1

Hi developers I am back again with a question,

I am trying to get some data from this website https://www.iamsterdam.com/nl/uit-in-amsterdam/uit/agenda. First did I crawl the website but when doing that it came to mind that they have a api and that will be a lot faster.

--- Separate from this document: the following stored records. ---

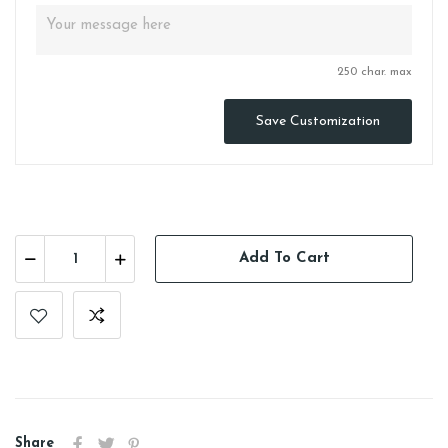
250 char. max
Save Customization
Add To Cart
Share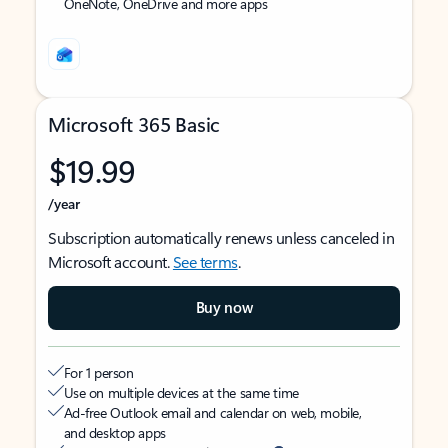
OneNote, OneDrive and more apps
Microsoft 365 Basic
$19.99
/year
Subscription automatically renews unless canceled in
Microsoft account.
See terms
.
Buy now
For 1 person
Use on multiple devices at the same time
Ad-free Outlook email and calendar on web, mobile,
and desktop apps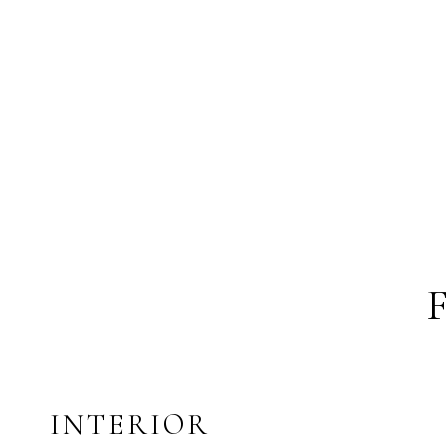
INTERIOR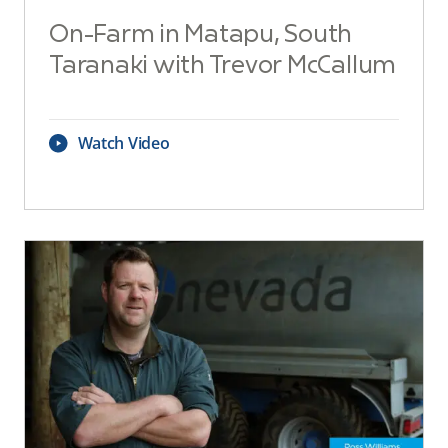
On-Farm in Matapu, South
Taranaki with Trevor McCallum
Watch Video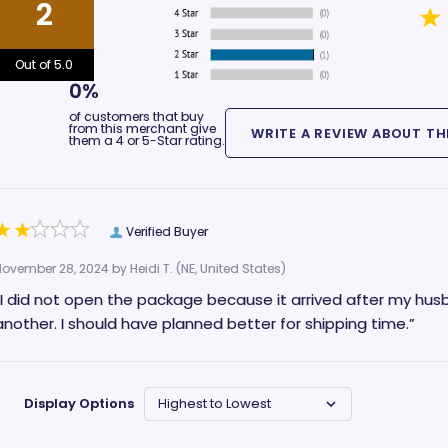
2
Out of 5.0
0%
of customers that buy
from this merchant give
them a 4 or 5-Star rating.
Verified Buyer
November 28, 2024 by
Heidi T.
(NE, United States)
“I did not open the package because it arrived after my hus
another. I should have planned better for shipping time.”
Display Options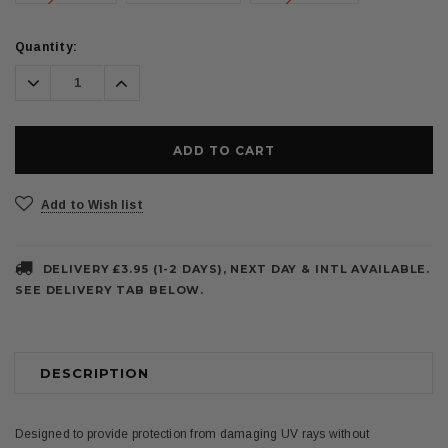
Current
Quantity:
Stock:
Decrease
Increase
Quantity:
Quantity:
Add to Wish list
DELIVERY £3.95 (1-2 DAYS), NEXT DAY & INTL AVAILABLE.
SEE DELIVERY TAB BELOW.
DESCRIPTION
Designed to provide protection from damaging UV rays without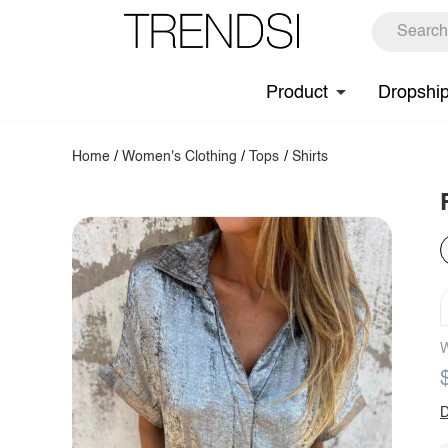
Product
Dropshi
Home
/
Women's Clothing
/
Tops
/
Shirts
W
D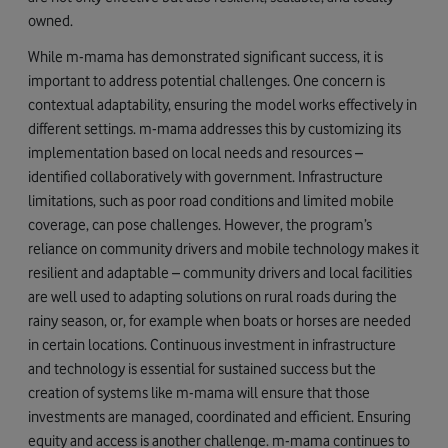
owned.
While m-mama has demonstrated significant success, it is
important to address potential challenges. One concern is
contextual adaptability, ensuring the model works effectively in
different settings. m-mama addresses this by customizing its
implementation based on local needs and resources –
identified collaboratively with government. Infrastructure
limitations, such as poor road conditions and limited mobile
coverage, can pose challenges. However, the program’s
reliance on community drivers and mobile technology makes it
resilient and adaptable – community drivers and local facilities
are well used to adapting solutions on rural roads during the
rainy season, or, for example when boats or horses are needed
in certain locations. Continuous investment in infrastructure
and technology is essential for sustained success but the
creation of systems like m-mama will ensure that those
investments are managed, coordinated and efficient. Ensuring
equity and access is another challenge. m-mama continues to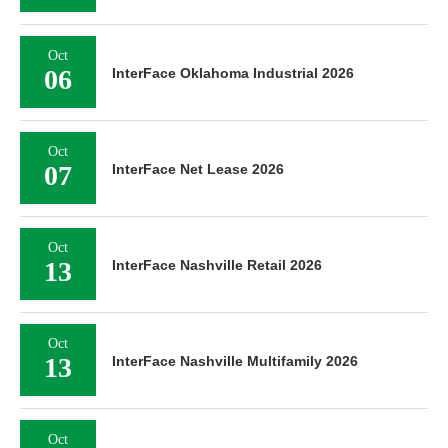
Oct
06
InterFace Oklahoma Industrial 2026
Oct
07
InterFace Net Lease 2026
Oct
13
InterFace Nashville Retail 2026
Oct
13
InterFace Nashville Multifamily 2026
Oct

So I tried to get the data from the api I tried this:

get-website.js:

var webPage = require('webpage');
var page = webPage.create();
var settings = {
  operation: "POST",
  encoding: "utf8",
  headers: {
    "Content-Type": "application/json"
  },
  data: JSON.stringify({
    DateFilter: 03112016,
    PageId: "3418a37d-b907-4c80-9d67-9fec68d96568",
    Take: 2,
    Skip: 12,
    ViewMode: 1
  })
};

page.open('https://www.iamsterdam.com/api/AgendaApi/', settings, function(status) {
  console.log(page.content);
  phantom.exit();
});

get-website.php

$phantom_script= 'get-website.js'; 

$response =  exec ('phantomjs ' . $phantom_script);

echo  $response;

But what I get back doesn't look good:

Message":"An error has occurred.","ExceptionMessage":"Page could not be found","ExceptionType":"System.ApplicationException","StackTrace":" at Axendo.SC.AM.Iamsterdam.Controllers.Api.AgendaApiController.GetResultsInternal(RequestModel requestModel)\r\n at lambda_method(Closure , Object , Object[] )\r\n
etc.

Here is a picture of firebug:

enter image description here

I hope someone can help me.

N. Smeding
  • 364
  • 2
  • 14

1 Answers1

1

Interesting question. I was a bit surprised that the site would honor AJAX-request in a browser and even in cURL, but not in PhantomJS. In such cases you have to study and replicate request very carefully, because one of little details probably greatly affects the server's response.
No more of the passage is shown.